Here's a puzzle I first thought of in the mid-1980s, which I don't recall having seen discussed. Included is my (non-rigorous) solution, as well as another proposed solution that contains a nasty booby trap.
Define the laboratory frame to be at rest with regard to the cosmic background radiation (CBR) (e.g. no dipole temperature component). Now imagine a spaceship in motion relative to the laboratory frame, its nosecone pointed in the direction of motion. An observer on the spaceship measuring the cosmic background will see a dipole variation, with maximum blueshift in the direction of travel relative to the laboratory frame and maximum redshift in the opposite direction.
Thus, at the ship's nose we measure a higher temperature (due to blueshift) than we do at the ship's tail, where the CBR is redshifted. Given the temperature difference, can we not extract work with a heat engine, using a collector at the ship's nose as the high temperature heat source and a radiator at the ship's tail as the low temperature heat sink?

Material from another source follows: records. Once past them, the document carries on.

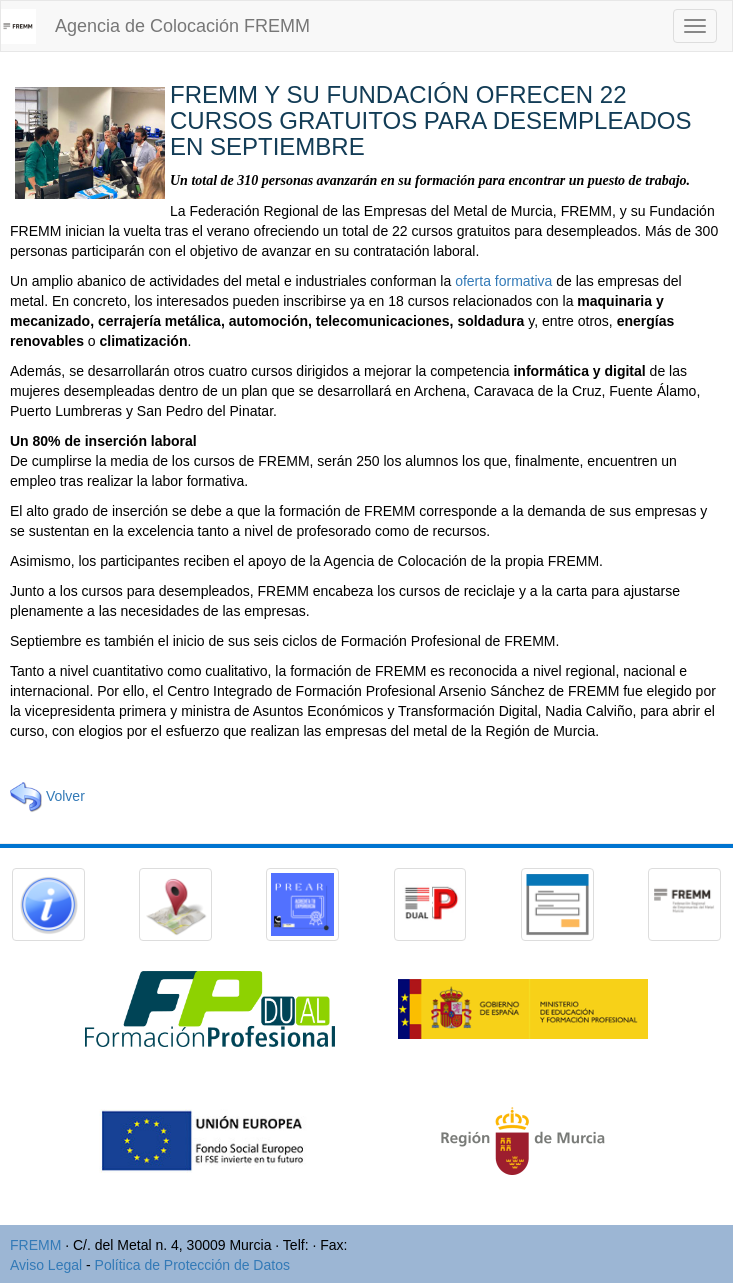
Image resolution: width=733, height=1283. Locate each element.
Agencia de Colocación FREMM (182, 26)
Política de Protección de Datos (192, 1265)
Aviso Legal (46, 1265)
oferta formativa (503, 281)
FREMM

The work extracted by the heat engine can then be converted to electricity which, connected to a flashlight mounted in the ship's tail, accelerates the ship, as its momentum must increase in a direction opposite that carried away by the photons ejected.
As the ship is accelerated by the photon drive, the blueshift and redshift increase as velocity does, and so consequently does the temperature difference between the source and sink, increasing the amount of work extracted by the heat engine and the power of the photon drive.

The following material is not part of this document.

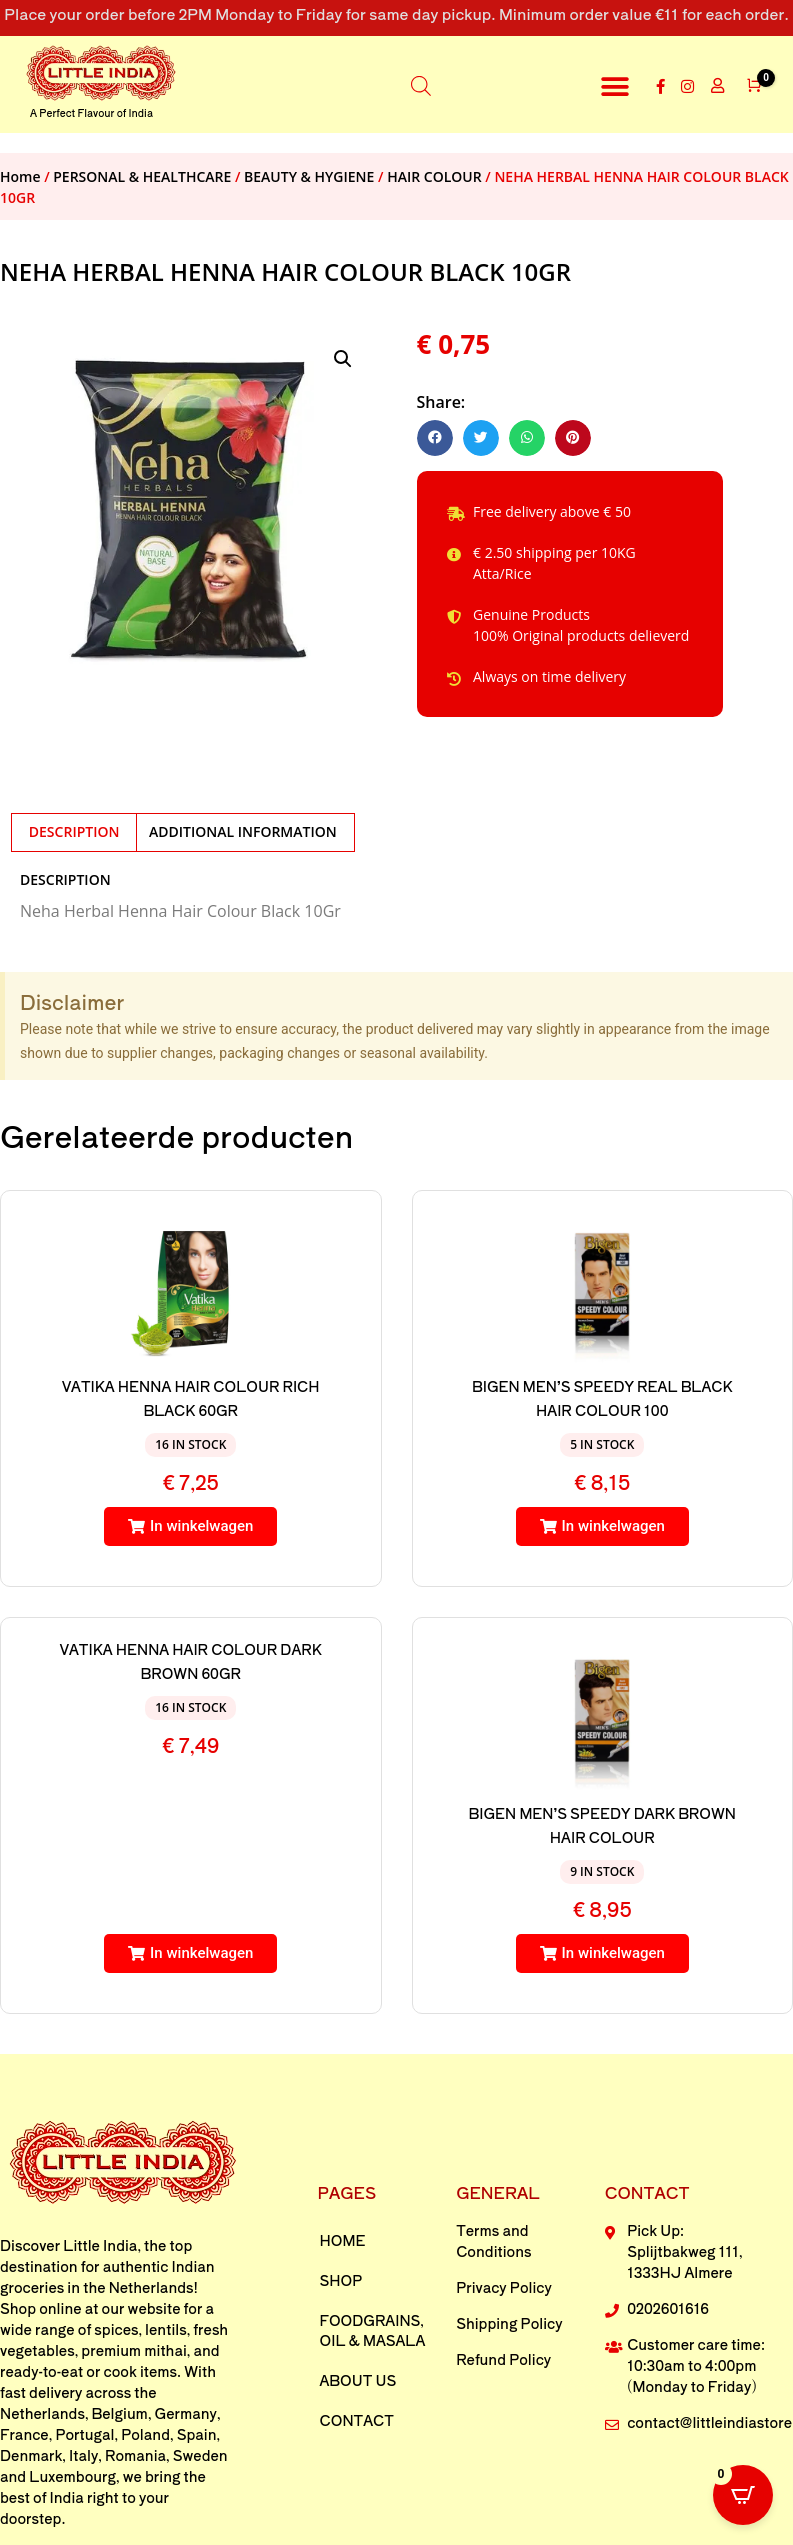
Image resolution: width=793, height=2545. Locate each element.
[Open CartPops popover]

Why is this not a “free energy star drive”?
It can't work. It might seem fine from the standpoint of an engineer on the ship, who simply observes different temperatures fore and aft and hooks up an engine between them, but from the laboratory frame the ship appears to be committing a serious moving violation. It's gaining energy (whether kinetic energy resulting from the photon drive, or just by charging a capacitor with the electricity generated from the heat engine), doing so by pumping energy from a source to a sink at the same (laboratory frame) temperature. Bzzzt—second law violation! So what have we overlooked?

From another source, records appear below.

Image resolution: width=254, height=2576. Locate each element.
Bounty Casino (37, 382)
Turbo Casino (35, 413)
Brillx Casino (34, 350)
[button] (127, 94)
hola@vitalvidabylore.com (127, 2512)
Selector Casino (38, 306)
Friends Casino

I thought of this puzzle in 1985 while musing about the fact that the universe could be said to possess a preferred rest frame defined by the CBR, and thinking through what consequences that might have on the general assumption that all inertial frames are equivalent. I thought it was really cool to encounter a puzzling interaction between the Doppler effect and the second law of thermodynamics.
It's also amusing to note that the phenomenon of CBR drag would argue for highly-streamlined ultrarelativistic spaceships which minimised frontal area subject to blueshifted radiation pressure. Thus pokey interstellar transports may look like flying junkyards, but intergalactic fighters will be sleek enough even for Hollywood.